[ASSIGNED TASK] The entries that follow include a run beginning at the line with "[More reactions] (127, 730)" and ending at the line with "[Facebook] (457, 1107)"; restate that run word for word and leave the rest out.

[INPUT]
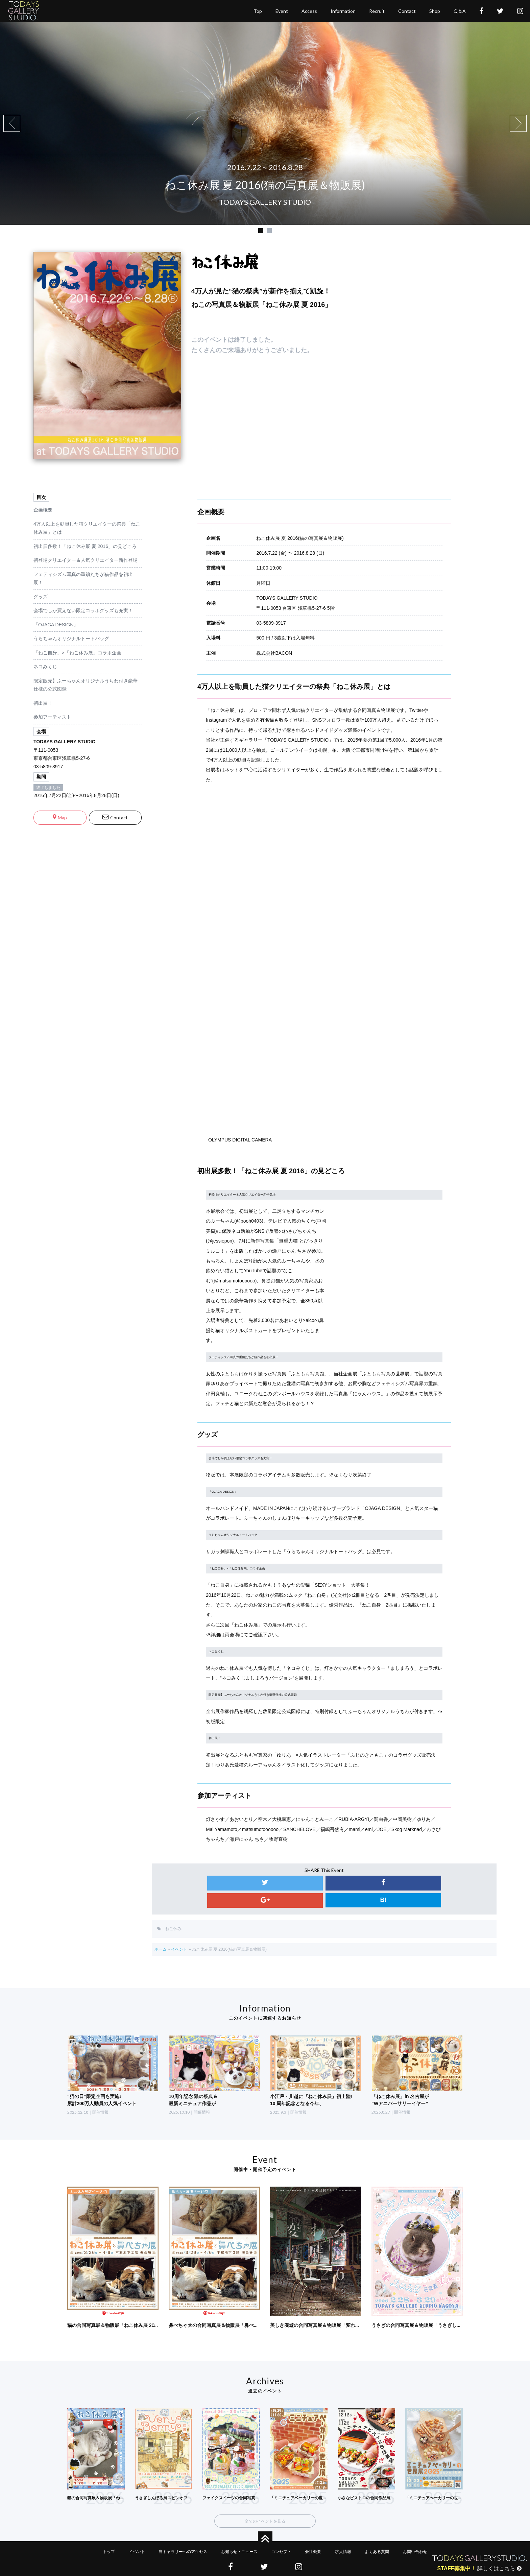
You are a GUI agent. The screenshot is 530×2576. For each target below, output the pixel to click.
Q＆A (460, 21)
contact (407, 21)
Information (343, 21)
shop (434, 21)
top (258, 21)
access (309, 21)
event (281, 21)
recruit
==
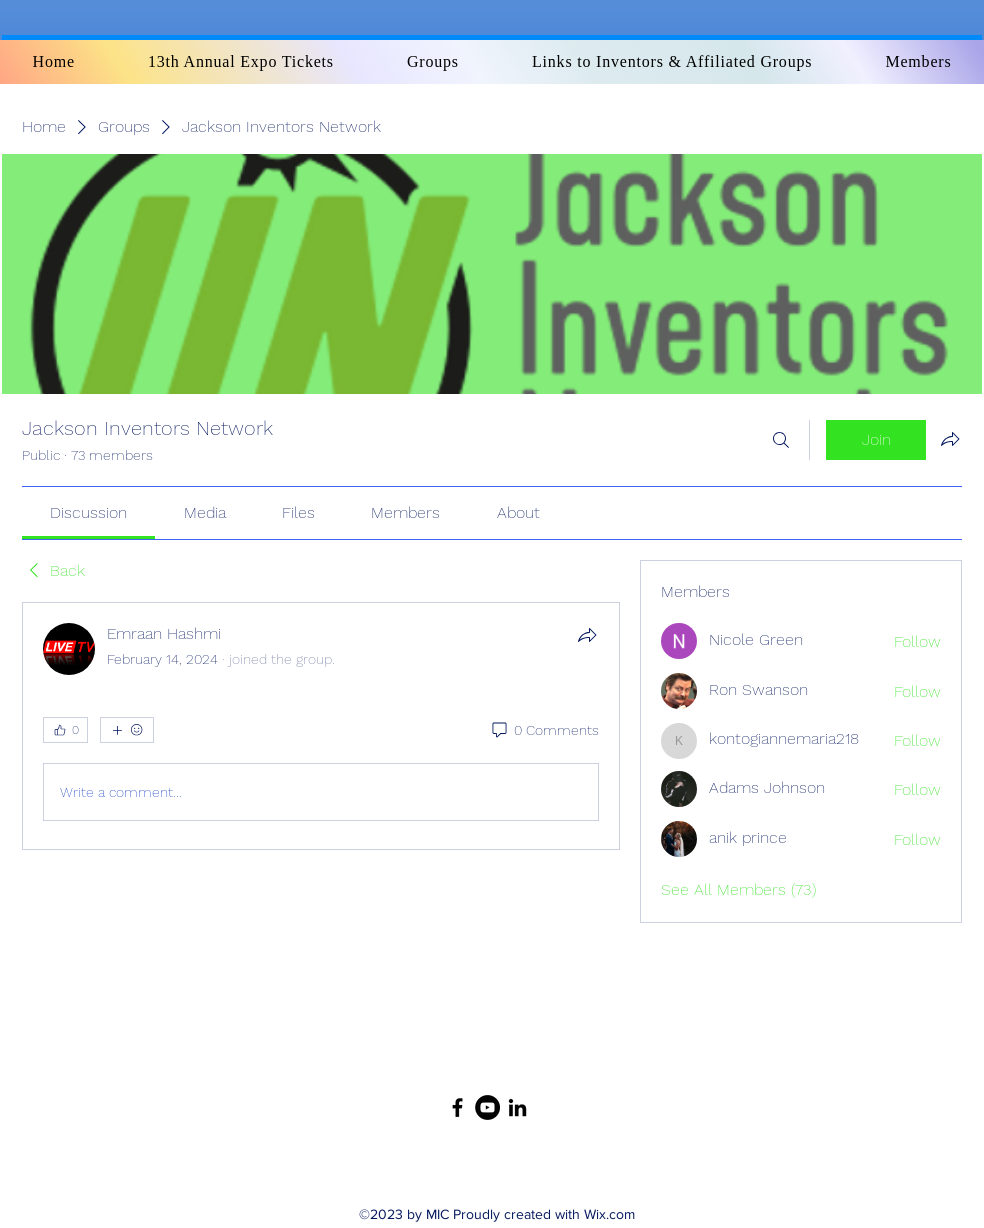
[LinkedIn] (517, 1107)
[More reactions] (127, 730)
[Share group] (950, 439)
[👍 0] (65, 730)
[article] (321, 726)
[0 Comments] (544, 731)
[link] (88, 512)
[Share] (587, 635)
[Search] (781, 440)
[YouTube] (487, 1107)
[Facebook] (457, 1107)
...
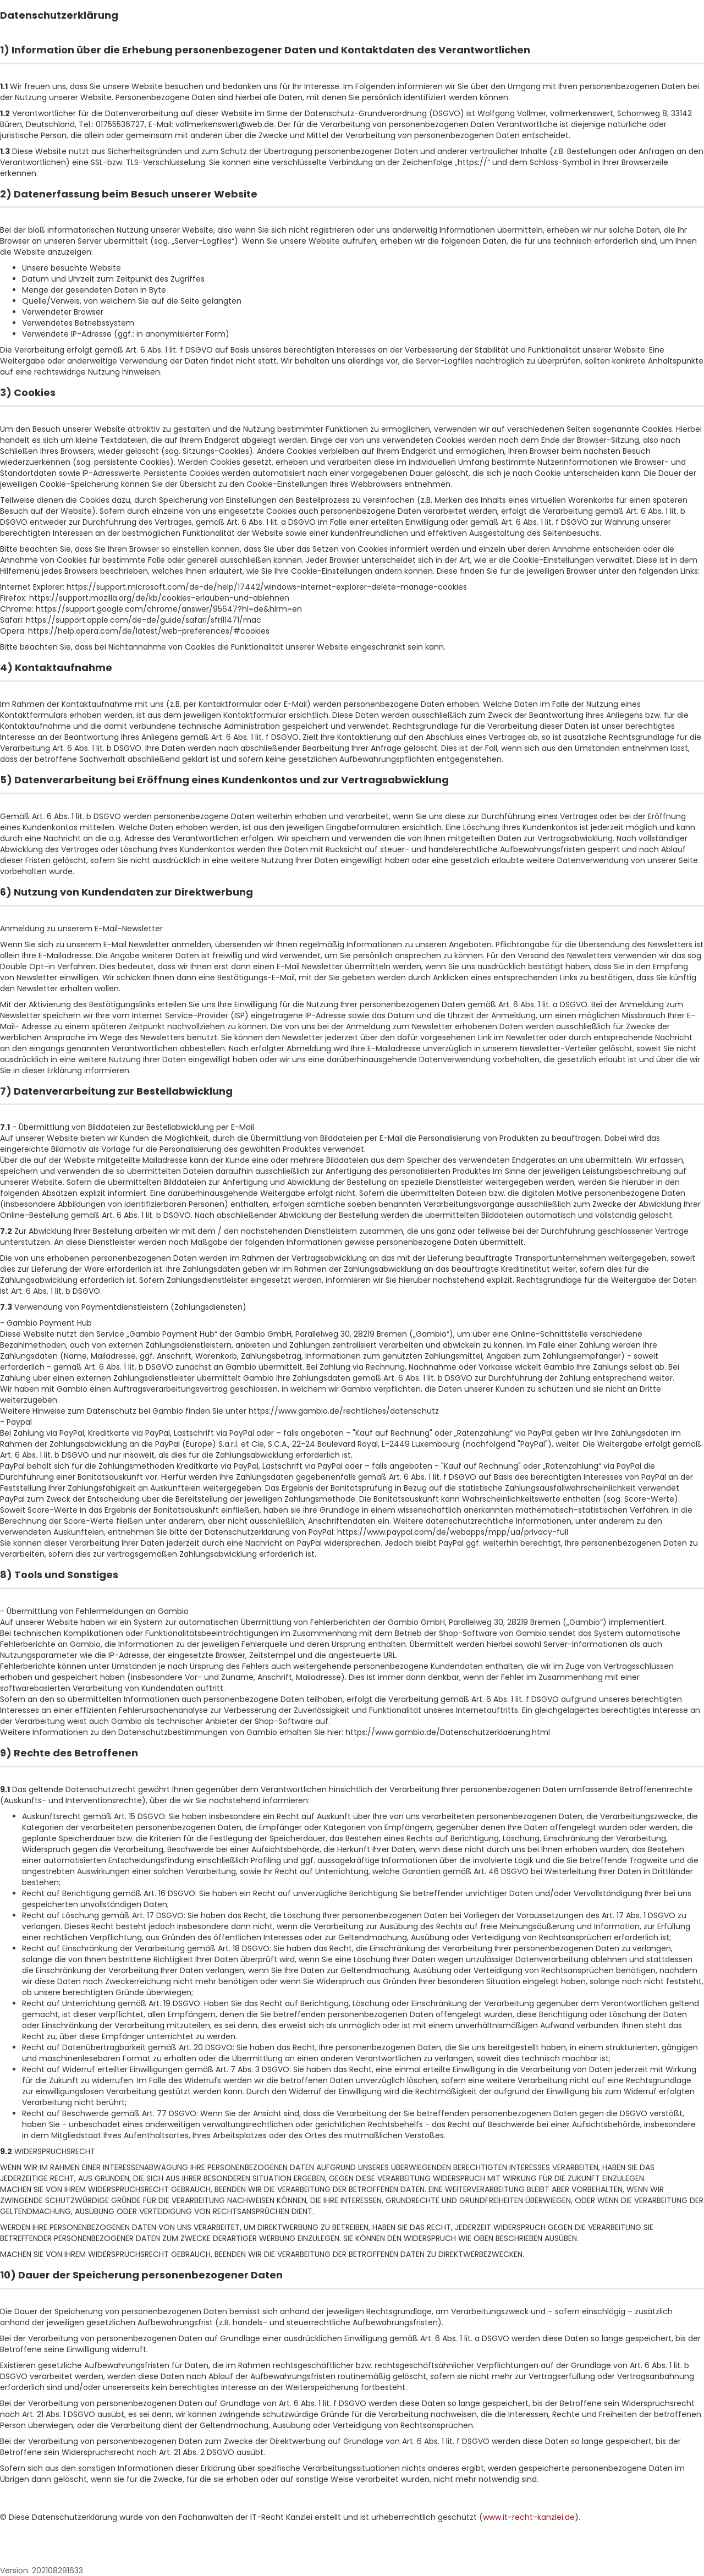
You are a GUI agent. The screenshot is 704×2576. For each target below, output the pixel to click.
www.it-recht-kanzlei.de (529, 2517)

[SOLUTION FOR THIS TASK]
[More reactions] (127, 730)
[Share group] (950, 439)
[👍 0] (65, 730)
[article] (321, 726)
[0 Comments] (544, 731)
[link] (88, 512)
[Share] (587, 635)
[Search] (781, 440)
[YouTube] (487, 1107)
[Facebook] (457, 1107)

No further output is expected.